Semiconductor materials manufacturer AXT has delivered an 8,436% one-year return as investors capitalise on the AI infrastructure boom. The company supplies gallium arsenide, indium phosphide, and germanium substrates essential for optical networking in data centres. Driven by massive capital expenditure from Big Tech firms including Amazon, Microsoft, Alphabet, and Meta, AXT reported a 38.6% year-on-year revenue increase to $26.9 million in the first quarter and a record $100 million backlog. Despite its small size and exposure to cyclical demand and trade tensions with China, the company maintains a debt-free balance sheet and holds a consensus 'Moderate Buy' rating from analysts.

The surge in AXT’s valuation reflects a broader market recognition that AI infrastructure spending extends beyond graphics processing units to include connectivity and semiconductor materials. Major technology firms are expected to spend as much as $725 billion combined on capital expenditures this year, with significant portions directed toward data centres and networking hardware. Amazon, Microsoft, Alphabet, and Meta are leading this charge, with individual spending plans ranging from $135 billion to $200 billion. This capital expenditure cycle has transformed AI infrastructure from an experimental area into a mandatory component of tech strategy, creating sustained demand for the materials AXT produces.

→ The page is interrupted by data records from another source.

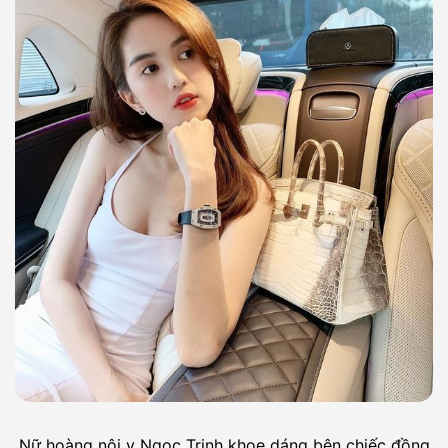
Nữ hoàng nội y Ngọc Trinh khoe dáng bên chiếc đồng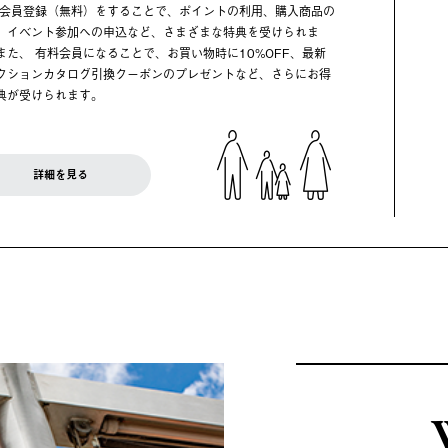
 会員登録（無料）をすることで、ポイントの利用、購入商品の
、イベント参加への申込など、さまざまな特典を受けられま
また、 有料会員になることで、お買い物時に10%OFF、最新
クションカタログ引換クーポンのプレゼントなど、さらにお得
典が受けられます。
詳細を見る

AXT’s financial performance has mirrored this shift in demand. The company reported a 38.6% year-on-year revenue increase to $26.9 million in the first quarter, alongside a record backlog of $100 million. For the full year 2025, AXT recorded total revenue of $88.3 million with a GAAP gross margin of 12.7%. The company’s market capitalisation has reached $7.52 billion, a significant increase from its previous status as a forgotten small-cap semiconductor supplier. The improvement in gross margin to 29.6% in the first quarter, up from 20.9% a year earlier, further underscores the company’s operational recovery and pricing power.

A key differentiator for AXT is its financial discipline, particularly its debt-free balance sheet. In an environment where many speculative AI plays have funded expansion through expensive borrowing or repeated share offerings, AXT has avoided both pitfalls. This financial stability is attractive to investors seeking exposure to the AI theme without the leverage risks associated with other small-cap semiconductor suppliers. The company’s manufacturing operations in China, however, present exposure to trade tensions, a risk that analysts continue to monitor closely.

Wall Street analysts maintain a consensus 'Moderate Buy' rating on AXT, with a mean price target of $87.75, representing a 29% downside from current levels. The high target of $95 indicates a 23.25% downside, suggesting that analysts believe the stock’s valuation has caught up to the AI-related networking demand. The primary question for investors is whether AXT can translate AI enthusiasm into sustained earnings growth rather than temporary order spikes. The company’s ability to navigate cyclical demand and geopolitical risks will be critical in determining if its current valuation is justified.